(a+b)^1/2 another question is Square root (-4)^2=? (a+b)^1/2 and Square root (-4)^2=?
I'm new to learning algebra. I know what (a+b)^2 is. But then I thought what happens with ^1/2 or ^1/4. Can someone explain me?
Also I have 2 questions in my book. Square root of 4^2= I calculated it by multiplying by ^1/2= 2/2=1, so I get 4^1 is 4. Then I got a question: Square root of (-4)^2. Doing the same steps here I ended up with -4. Is that correct?
I'm sorry if it is not wel explained.
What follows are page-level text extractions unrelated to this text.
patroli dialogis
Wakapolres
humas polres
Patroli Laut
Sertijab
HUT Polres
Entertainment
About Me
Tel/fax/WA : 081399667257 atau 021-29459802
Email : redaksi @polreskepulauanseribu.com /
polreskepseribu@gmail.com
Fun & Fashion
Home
If something is unclear I'll try explaining diffrent.
 A: Well you might have looked into
$\left(a+b\right)^2\:=\:a^2+b^2+2ab$
This is actually derived using BIOMIAL THEOREM. Similarly 
$\left(a+b\right)^{\frac{1}{2}}\:\:or\:\left(a+b\right)^{\frac{1}{x}}$
for all real values of 'x' are derived using BINOMIAL THEOREM. If you are new to algebra BINOMIAL is a bit complex. 
Actually we say $\left(a+b\right)^{\frac{1}{2}}$ as the square root of (a+b) written as $\sqrt{\left(a+b\right)}$.
And in the problem the first case is 
$\left(4^2\right)^{\frac{1}{2}}=\left(16\right)^{\frac{1}{2}}$
Now $\left(16\right)^{\frac{1}{2}}$ is actually either +4 or -4 as both of them square yields 16.
That is 
$4^2=\left(-4\right)^2=16$
So for the second part 
$\left(\left(-4\right)^2\right)^{\frac{1}{2}}$
yields the same answer +4 or -4.
A: When you raise $x$ to the $\frac{1}{2}$ power, that means you are taking the square root of $x$.  So $x^{\frac{1}{2}} = \sqrt{x}$.  Similarly, $(a + b)^{\frac{1}{2}} = \sqrt{a + b}$.
Because of this, you can easily figure out what, for example, $4^{\frac{1}{2}}$ is.  Since this is just $\sqrt{4}$, and you know that $\sqrt{4} = 2$, then we have $4^{\frac{1}{2}} = 2$.
Can you figure out what $9^{\frac{1}{2}}$ is?  What about $16^{\frac{1}{2}}$?
Now, when you take the square root of anything, it is always a positive number.  So if you have $\sqrt{ (-4)^{2}}$, first you square the $-4$ on the inside.  This makes the problem become $\sqrt{16}$, and you know that $\sqrt{16} = 4$.  This is why $\sqrt{ (-4)^{2}} = 4$.  It's because you first square the inside, and the square root is always a positive number.
A: *

*There is no rule for simplifying $\sqrt{a+b}$

*$(-4)^2 = -4 \cdot -4 = 16$

*$4^2$ cannot be calculated by applying an exponent of $\frac{1}{2}$ because it changes the question "what is the square of 4?"